Abstract
Two ordinary green light-emitting diodes used as light emitter and detector coupled with simple voltmeter form a complete, cost-effective prototype of a photometric hemoglobinometer. The device has been optimized for cuvette assays of total hemoglobin (Hb) in diluted blood using three different chemical methods recommended for the needs of clinical analysis (namely Drabkin, lauryl sulfate, and dithionite methods). The utility of developed device for real analytics has been validated by the assays of total Hb content in human blood. The results of analysis are fully compatible with those obtained using clinically recommended method and clinical analyzer.
Keywords: Hemoglobin, Blood, Photometry, Paired emitter detector diode
Introduction
Economic, miniature, low-power, and field-deployable analytical tools are required for many kinds of analyses performed outside specialized laboratories like biomedical tests at home or surgery, food quality control, environmental screening and monitoring, etc. [1–5]. As a large number of analytes are colored or could be easily and selectively converted into colored species, the predominant position of photometric methods in this field of modern analytics as well as the reasons for investigations and development of novel systems for optical measurements are obvious. For many analytical uses, simple dedicated photometric devices based on economic optoelectronic components are sufficient.
Light-emitting diodes (LEDs) are the simplest and cheapest optoelectronic components, mass-produced in semiconductor technology.

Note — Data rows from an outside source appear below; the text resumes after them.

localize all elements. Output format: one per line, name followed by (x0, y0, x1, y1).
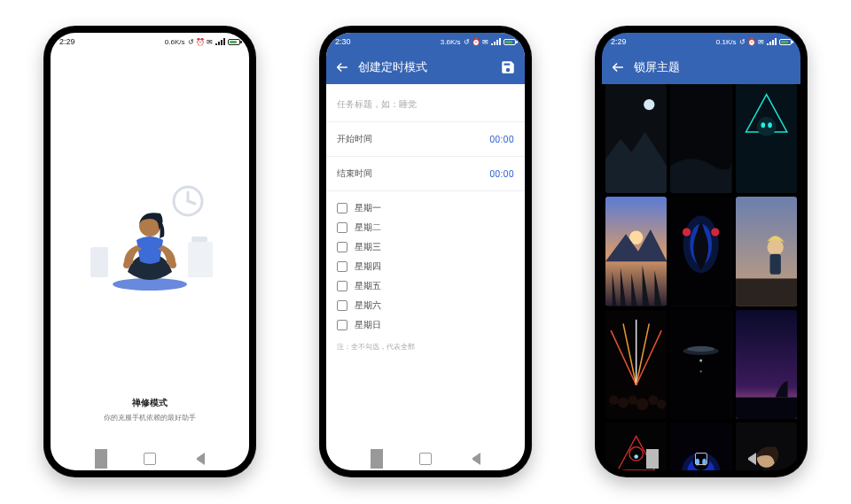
svg-point-54 (700, 370, 702, 372)
svg-point-20 (768, 122, 772, 128)
svg-point-33 (712, 229, 720, 236)
status-time: 2:29 (611, 37, 627, 46)
weekday-tuesday[interactable]: 星期二 (337, 218, 514, 237)
battery-icon (779, 39, 792, 45)
svg-point-13 (644, 99, 654, 110)
caption: 禅修模式 你的克服手机依赖的最好助手 (51, 397, 249, 423)
start-time-row[interactable]: 开始时间 00:00 (326, 122, 525, 157)
back-arrow-icon[interactable] (335, 60, 349, 74)
weekday-label: 星期六 (355, 299, 381, 312)
weekday-list: 星期一 星期二 星期三 星期四 星期五 星期六 星期日 (326, 191, 525, 338)
status-bar: 2:30 3.6K/s ↺ ⏰ ✉ (326, 33, 525, 50)
back-arrow-icon[interactable] (611, 60, 625, 74)
nav-home-icon[interactable] (144, 453, 156, 465)
signal-icon (215, 38, 225, 45)
android-nav-bar (51, 447, 249, 470)
app-bar-title: 锁屏主题 (634, 59, 680, 75)
theme-grid (605, 84, 797, 470)
checkbox-icon (337, 261, 347, 272)
checkbox-icon (337, 203, 347, 213)
status-net: 3.6K/s (441, 38, 461, 46)
theme-thumb-neon-mask[interactable] (736, 84, 797, 193)
start-time-label: 开始时间 (337, 133, 372, 145)
save-icon[interactable] (500, 59, 516, 75)
checkbox-icon (337, 222, 347, 233)
status-glyphs: ↺ ⏰ ✉ (464, 38, 488, 46)
app-bar: 创建定时模式 (326, 50, 525, 84)
weekday-saturday[interactable]: 星期六 (337, 296, 514, 315)
battery-icon (228, 39, 240, 45)
nav-home-icon[interactable] (419, 453, 432, 465)
app-bar: 锁屏主题 (602, 50, 800, 84)
svg-point-49 (657, 399, 667, 408)
status-time: 2:29 (59, 37, 75, 46)
nav-recent-icon[interactable] (646, 453, 659, 465)
svg-point-8 (169, 261, 176, 268)
signal-icon (767, 38, 777, 45)
status-time: 2:30 (335, 37, 351, 46)
svg-rect-37 (769, 254, 780, 275)
nav-back-icon[interactable] (468, 453, 480, 465)
svg-point-47 (636, 398, 649, 410)
status-right: 0.6K/s ↺ ⏰ ✉ (165, 38, 240, 46)
weekday-monday[interactable]: 星期一 (337, 198, 514, 218)
status-bar: 2:29 0.6K/s ↺ ⏰ ✉ (51, 33, 249, 50)
svg-point-46 (628, 395, 637, 405)
svg-point-45 (618, 397, 628, 407)
theme-thumb-mountain-moon[interactable] (605, 84, 667, 193)
svg-point-18 (757, 117, 777, 136)
svg-rect-3 (90, 247, 108, 277)
weekday-sunday[interactable]: 星期日 (337, 315, 514, 335)
nav-recent-icon[interactable] (95, 453, 107, 465)
svg-rect-4 (188, 242, 213, 277)
svg-point-52 (688, 345, 715, 351)
empty-state: 禅修模式 你的克服手机依赖的最好助手 (51, 50, 249, 470)
android-nav-bar (602, 447, 800, 470)
screen-3: 2:29 0.1K/s ↺ ⏰ ✉ 锁屏主题 (602, 33, 800, 470)
theme-grid-container[interactable] (602, 84, 800, 470)
theme-thumb-crowd-stage[interactable] (605, 310, 667, 419)
svg-rect-5 (191, 236, 207, 242)
task-title-row[interactable] (326, 84, 525, 122)
task-title-input[interactable] (337, 99, 514, 109)
theme-thumb-spaceship[interactable] (670, 310, 731, 419)
status-net: 0.6K/s (165, 38, 185, 46)
weekday-label: 星期三 (355, 241, 381, 253)
android-nav-bar (326, 447, 525, 470)
weekday-label: 星期五 (355, 280, 381, 292)
svg-point-7 (123, 261, 130, 268)
checkbox-icon (337, 320, 347, 330)
checkbox-icon (337, 300, 347, 311)
weekday-label: 星期一 (355, 202, 381, 214)
checkbox-icon (337, 281, 347, 291)
svg-point-48 (649, 395, 659, 405)
nav-back-icon[interactable] (744, 453, 756, 465)
theme-thumb-blue-aura[interactable] (670, 197, 731, 306)
weekday-label: 星期四 (355, 260, 381, 273)
battery-icon (504, 39, 516, 45)
theme-thumb-horizon-glow[interactable] (736, 310, 797, 419)
app-bar-title: 创建定时模式 (358, 59, 427, 75)
theme-thumb-sunset-pines[interactable] (605, 197, 667, 306)
end-time-row[interactable]: 结束时间 00:00 (326, 157, 525, 191)
caption-title: 禅修模式 (51, 397, 249, 409)
nav-back-icon[interactable] (192, 453, 205, 465)
weekday-friday[interactable]: 星期五 (337, 276, 514, 296)
phone-frame-3: 2:29 0.1K/s ↺ ⏰ ✉ 锁屏主题 (595, 26, 808, 477)
svg-point-36 (767, 239, 783, 255)
end-time-value: 00:00 (489, 169, 514, 179)
weekday-thursday[interactable]: 星期四 (337, 257, 514, 276)
status-glyphs: ↺ ⏰ ✉ (188, 38, 213, 46)
weekday-wednesday[interactable]: 星期三 (337, 237, 514, 257)
meditation-illustration (83, 176, 216, 309)
status-right: 0.1K/s ↺ ⏰ ✉ (716, 38, 792, 46)
svg-rect-56 (736, 397, 797, 419)
theme-thumb-anime-girl[interactable] (736, 197, 797, 306)
nav-recent-icon[interactable] (371, 453, 383, 465)
svg-line-2 (188, 201, 195, 204)
svg-rect-50 (670, 310, 731, 419)
weekday-label: 星期日 (355, 319, 381, 331)
nav-home-icon[interactable] (695, 453, 707, 465)
svg-point-6 (113, 278, 187, 291)
theme-thumb-black-plain[interactable] (670, 84, 731, 193)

These extremely robust, low-power, and intensive light emitters, offering narrow emission spectra covering broad spectral range from UV to NIR, are widely applied in photometric systems as effective light sources [6, 7]. On the other hand, it is known that the internal photoelectric effect (opposite to electroluminescence phenomenon) allows the use of LEDs as light detectors [8–11]. Thus, the pairing of two LEDs, playing the roles of light emitter and detector, leads to construction of a complete photometric device useful in analytical chemistry. Such paired emitter detector diode (PEDD) photometers generate reproducible, hundred-millivolts-large analytical signals [9–11]. As an example, a complete PEDD-based photometer made of two red LEDs coupled with an ordinary voltmeter, developed for education needs and useful as an efficient analytical tool for determination of blue dyes, pH, and pH-indicators as well as for kinetic assays of enzymes activity, has been demonstrated only recently [11].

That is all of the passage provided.